En esta obra el espectador se enfrenta a una composición dividida en tres paneles que mantienen una unidad conceptual profundamente articulada. Con trazo seguro y lenguaje visual sintético, el artista lanza una crítica soterrada pero penetrante hacia las estructuras de poder que moldean, manipulan o, más insidiosamente, silencian.
El primer impacto visual es el cromatismo: un amarillo que ocupa la mayoría del fondo, quebrado por formas geométricas en blanco y gris, sobre el cual se dibujan, casi como un susurro grave, manos y pies delineados en negro. Estos rastros corporales no son meras ilustraciones, sino huellas de existencia, signos de presencia desvanecida, ausencias que claman. Sus tonos acentúan y revelan la transparencia como síntoma de algo que ya no está o que no puede hablar por sí mismo. El verde (esperanza) ascendente es eje central de la composición, una referencia implícita al impulso vital de quienes han sido relegados por el olvido.
El artista se desmarca de toda complacencia visual. Aquí no hay armonía, hay herida. El nudo central —denso, oscuro, impenetrable— una imagen poderosa del olvido estructural: no se trata de la pérdida espontánea, sino del silencio impuesto. Los hilos negros que lo atraviesan no solo unen los paneles, también atan, ahogan, recuerdan.
La obra remite a los ensamblajes de Louise Bourgeois, con su insistencia en lo corporal y la memoria, donde lo lineal y lo cromático coexisten en tensión. Pero hay aquí también una pulsión política, una intencionalidad ética que nos sitúa en el terreno de la denuncia silenciosa, a la manera de Doris Salcedo o Teresa Margolles.

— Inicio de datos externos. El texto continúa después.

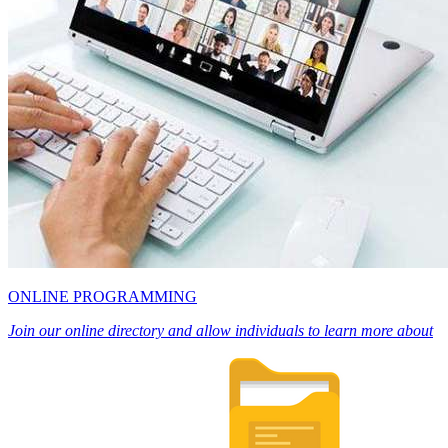
ONLINE PROGRAMMING
Join our online directory and allow individuals to learn more about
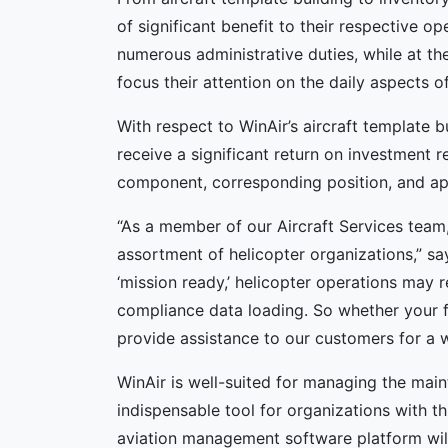
of significant benefit to their respective op
numerous administrative duties, while at t
focus their attention on the daily aspects of
With respect to WinAir’s aircraft template 
receive a significant return on investment r
component, corresponding position, and ap
“As a member of our Aircraft Services team,
assortment of helicopter organizations,” sa
‘mission ready,’ helicopter operations may 
compliance data loading. So whether your fl
provide assistance to our customers for a 
WinAir is well-suited for managing the main
indispensable tool for organizations with th
aviation management software platform will 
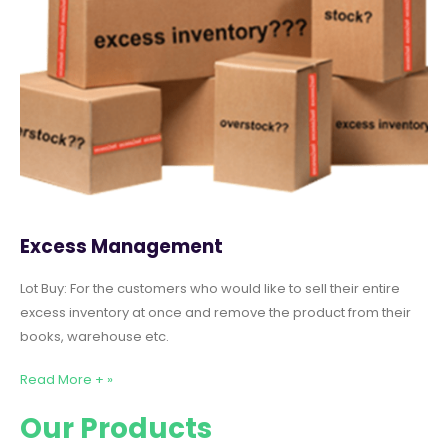
Excess Management
Lot Buy: For the customers who would like to sell their entire
excess inventory at once and remove the product from their
books, warehouse etc.
Read More + »
Our Products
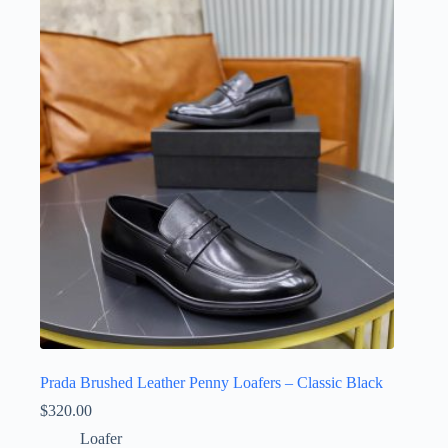
variants.
The
options
may
be
chosen
on
the
product
page
Prada Brushed Leather Penny Loafers – Classic Black
$
320.00
Loafer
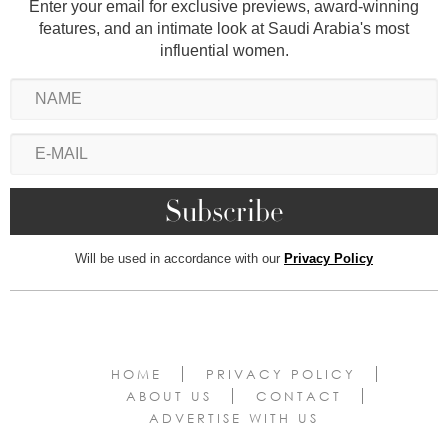
Enter your email for exclusive previews, award-winning
features, and an intimate look at Saudi Arabia's most
influential women.
Will be used in accordance with our
Privacy Policy
HOME
PRIVACY POLICY
ABOUT US
CONTACT
ADVERTISE WITH US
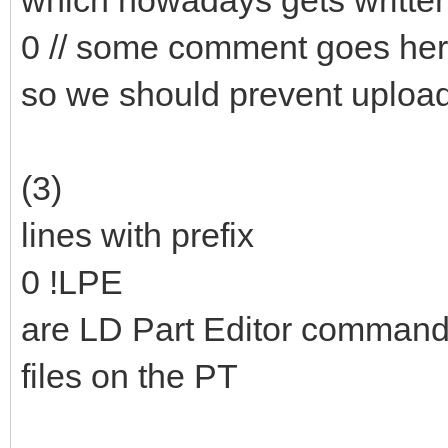
which nowadays gets writte
0 // some comment goes he
so we should prevent upload
(3)
lines with prefix
0 !LPE
are LD Part Editor commands 
files on the PT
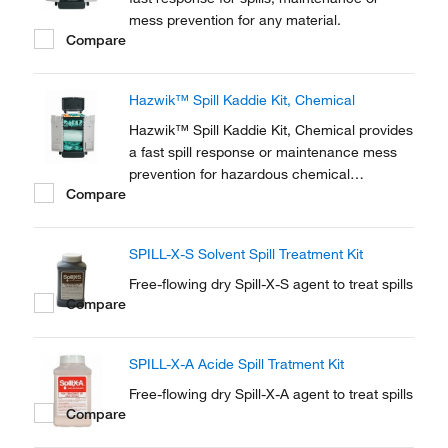
mess prevention for any material.
Compare
Hazwik™ Spill Kaddie Kit, Chemical
Hazwik™ Spill Kaddie Kit, Chemical provides
a fast spill response or maintenance mess
prevention for hazardous chemical
Compare
materials.
SPILL-X-S Solvent Spill Treatment Kit
Free-flowing dry Spill-X-S agent to treat spills
Compare
SPILL-X-A Acide Spill Tratment Kit
Free-flowing dry Spill-X-A agent to treat spills
Compare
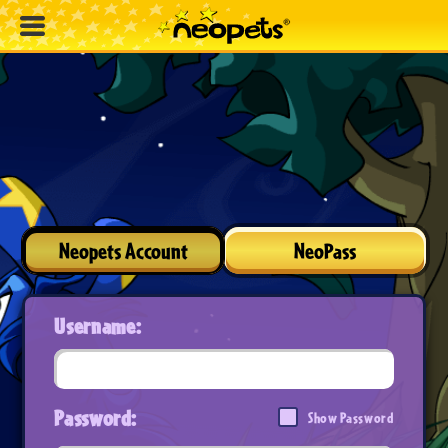
Neopets Account
NeoPass
Username:
Password:
Show Password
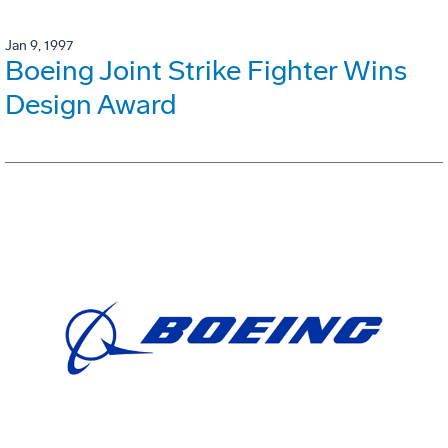
Jan 9, 1997
Boeing Joint Strike Fighter Wins
Design Award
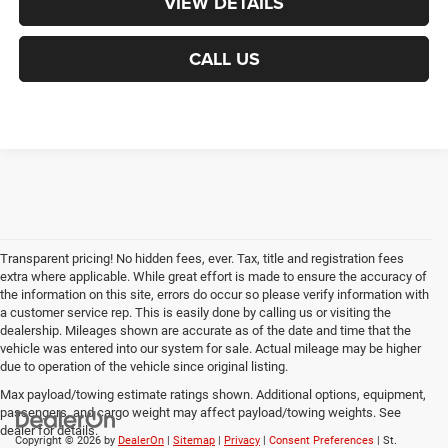
VIEW DETAILS
CALL US
Transparent pricing! No hidden fees, ever. Tax, title and registration fees
extra where applicable. While great effort is made to ensure the accuracy of
the information on this site, errors do occur so please verify information with
a customer service rep. This is easily done by calling us or visiting the
dealership. Mileages shown are accurate as of the date and time that the
vehicle was entered into our system for sale. Actual mileage may be higher
due to operation of the vehicle since original listing.
Max payload/towing estimate ratings shown. Additional options, equipment,
passengers, and cargo weight may affect payload/towing weights. See
dealer for details.
Copyright © 2026
by
DealerOn
|
Sitemap
|
Privacy
|
Consent Preferences
| St.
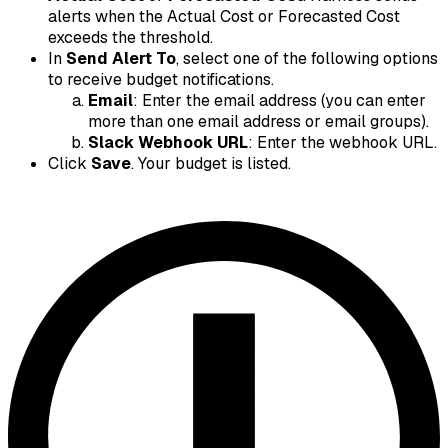
alerts when the Actual Cost or Forecasted Cost
exceeds the threshold.
In
Send Alert To
, select one of the following options
to receive budget notifications.
Email
: Enter the email address (you can enter
more than one email address or email groups).
Slack Webhook URL
: Enter the webhook URL.
Click
Save
. Your budget is listed.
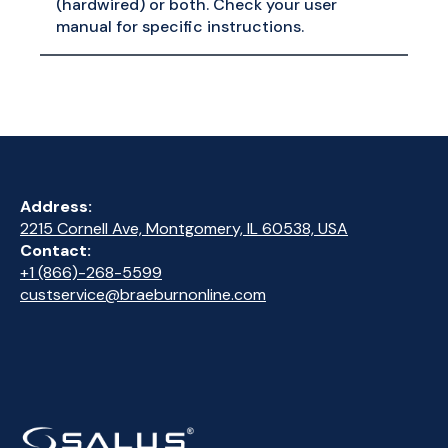
(hardwired) or both. Check your user
manual for specific instructions.
Address:
2215 Cornell Ave, Montgomery, IL 60538, USA
Contact:
+1 (866)-268-5599
custservice@braeburnonline.com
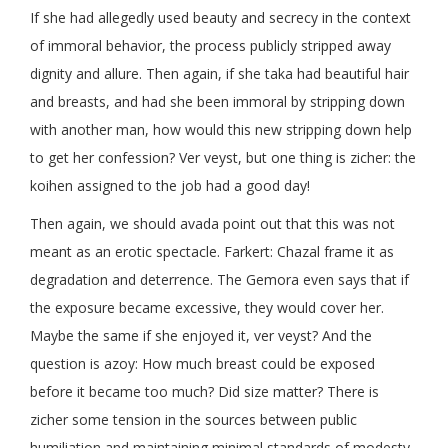
If she had allegedly used beauty and secrecy in the context
of immoral behavior, the process publicly stripped away
dignity and allure. Then again, if she taka had beautiful hair
and breasts, and had she been immoral by stripping down
with another man, how would this new stripping down help
to get her confession? Ver veyst, but one thing is zicher: the
koihen assigned to the job had a good day!
Then again, we should avada point out that this was not
meant as an erotic spectacle. Farkert: Chazal frame it as
degradation and deterrence. The Gemora even says that if
the exposure became excessive, they would cover her.
Maybe the same if she enjoyed it, ver veyst? And the
question is azoy: How much breast could be exposed
before it became too much? Did size matter? There is
zicher some tension in the sources between public
humiliation and maintaining minimal standards of modesty.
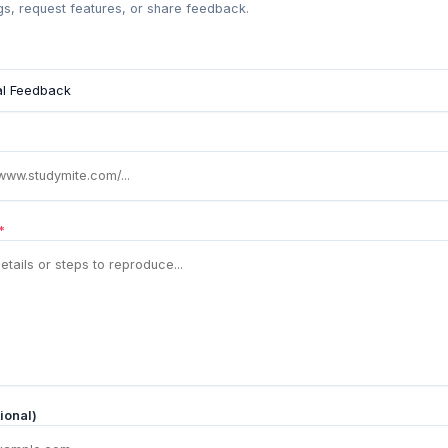
s, request features, or share feedback.
*
ional)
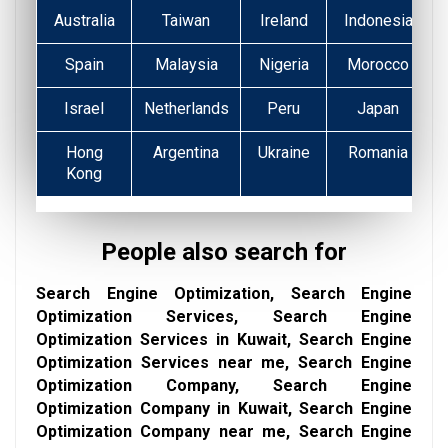
Australia
Taiwan
Ireland
Indonesia
Spain
Malaysia
Nigeria
Morocco
Israel
Netherlands
Peru
Japan
Hong
Argentina
Ukraine
Romania
Kong
People also search for
Search Engine Optimization, Search Engine
Optimization Services, Search Engine
Optimization Services in Kuwait, Search Engine
Optimization Services near me, Search Engine
Optimization Company, Search Engine
Optimization Company in Kuwait, Search Engine
Optimization Company near me, Search Engine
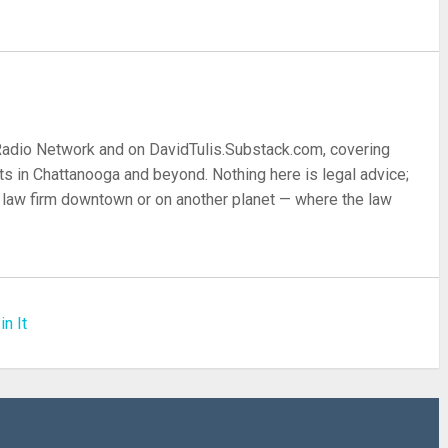
 Radio Network and on DavidTulis.Substack.com, covering
s in Chattanooga and beyond. Nothing here is legal advice;
 a law firm downtown or on another planet — where the law
in It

Las manos que se aferran, los pies que cuelgan o caminan en el vacío, evocan cuerpos que han sido arrancados de su historia.
La maraña central —ese nudo negro que parece girar o concentrar toda la tensión del tríptico— funciona como metáfora del olvido. Es un nudo, como diría Derrida, imposible de desatar, una acumulación de contradicciones y silencios. Esta figura del hilo recuerda inevitablemente el mito de Ariadna, pero aquí no hay salida del laberinto: solo memoria suspendida.
El texto que acompaña la colección a la que pertenece esta obra, actúa como un manifiesto: “Cuando los análisis e ideas bajo premisas comerciales, éticas o políticas descomponen el arte…” Esta frase inicial denuncia el vaciamiento del arte cuando se somete a fuerzas externas, cuando deja de ser un territorio de libertad para convertirse en instrumento de intereses. La obra se posiciona entonces como resistencia: una negativa a olvidar, a acomodarse, a silenciar.
Asimismo, el gesto de incluir en el susodicho texto “sin distinción de ideologías” señala una crítica transversal: tanto los sistemas autoritarios como los democráticos, tanto las izquierdas como las derechas, son capaces de producir olvido cuando este les conviene. La obra apunta hacia las víctimas de todos los bandos, hacia aquellos cuya disidencia o marginalidad resulta incómoda para el relato oficial.
Esta obra parece dialogar con Walter Benjamin y su “ángel de la historia” que ve cómo los escombros del pasado se amontonan. Aquí, los escombros están hechos de cuerpos (como en series anteriores de Jesus Tejedor) de manos que se extienden buscando agarrarse a algo, de pies que cuelgan sin dirección, atrapados en una estructura geométrica basada en el hexágono que sugiere lo institucional, lo sistémico. El fondo amarillo, lejos de sugerir calidez, se convierte en una atmósfera de enfermedad, de luz que hiere.
El arte aquí no es mercancía ni ornamento: es un acto de memoria, una forma de resistir al olvido. Otra pieza que obliga al espectador a incomodarse. No habla por los silenciados: les devuelve, aunque sea por un instante, su forma.